I was talking more industry connections. Nobody gives a damn about your
schooling once you've done it, to be honest. If your manager however sits on
some boards, or is influential in the people that he knows and interacts with,
it may be in your best interests to not burn this bridge.

>Is this industry leading and highly visible?

Then you may want to be able to say that you completed it, even if it means
you have a couple of shite weeks, otherwise, you can use it as an answer to
one of those wacky "worst experience" interview questions.

From what you're saying, I'd strongly lean towards option 2 or 3. Being in the
workforce for a few years now, I can't emphasize enough how much it hurts you
to burn bridges, no matter how much you're in the right. These people come
back to haunt you in peculiar ways.

Good luck. Just remember you have a lot more to lose in this situation by
walking away than you have to gain, from what I can gather.

------
paul_reiners
I would ask for a lot more money to finish the job (a lot more) and say "take
it or leave it". If he isn't willing to pay the extra money, I would just walk
away.

There's nothing to be gained from debating with a troublesome manager who
doesn't understand programming. You would just be wasting your time.

------
mynameishere
I can't imagine two weeks causing too much trouble. I've seen crap rewritten
over and over on 6-month iterations that could make you weep.

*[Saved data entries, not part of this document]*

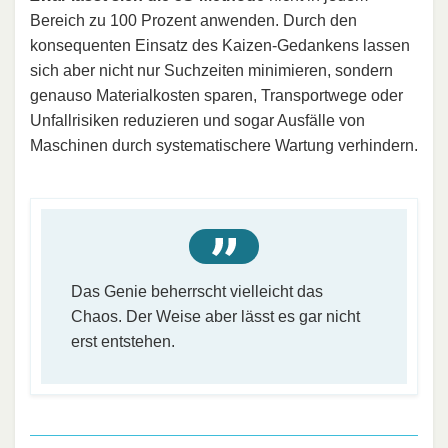
Bereich zu 100 Prozent anwenden. Durch den
konsequenten Einsatz des Kaizen-Gedankens lassen
sich aber nicht nur Suchzeiten minimieren, sondern
genauso Materialkosten sparen, Transportwege oder
Unfallrisiken reduzieren und sogar Ausfälle von
Maschinen durch systematischere Wartung verhindern.
Das Genie beherrscht vielleicht das
Chaos. Der Weise aber lässt es gar nicht
erst entstehen.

Just say the other guy's design is bad and you're going back to your own. If
it's an "equally large task", obviously you're better off with a familiar code
base. Suggest to the manager that he should not swap devs in and out of a
project in time frames normally smaller than those used to ramp up new
workers.

------
jey
Throw away his two weeks of work, and negotiate the deadline. It's not your
fault that your boss went out and hired someone entirely incompetent without
even consulting you.

If the deadline is a must, just work with the awful crap he has to get to the
deadline, and scrap the crap immediately after the deadline.

------
wozer
First talk with your manager. If necessary, talk to your manager's manager (or
whoever has a say in it). Explain the situation. If possible, refuse to work
on the "horrible mess". That's risky, but it's better than letting your name
be associated with that project forever.

------
nickb
Take it from the point from which you left it. Tell your manager that it would
take more time trying to fix it tan to scrap these changes. If he says no, why
waste your time doing something you hate doing?!

------
aswanson
Quit and do a startup.

------
menloparkbum
A week is more than enough time to massage 50+ html files into whatever you
were doing before. Just do it in a couple hours and take the rest of the week
off.

------
omouse
"Deadline is in about a week."

Impossible to do a re-write and he'll shift the blame to you.

------
gcheong
Use version control?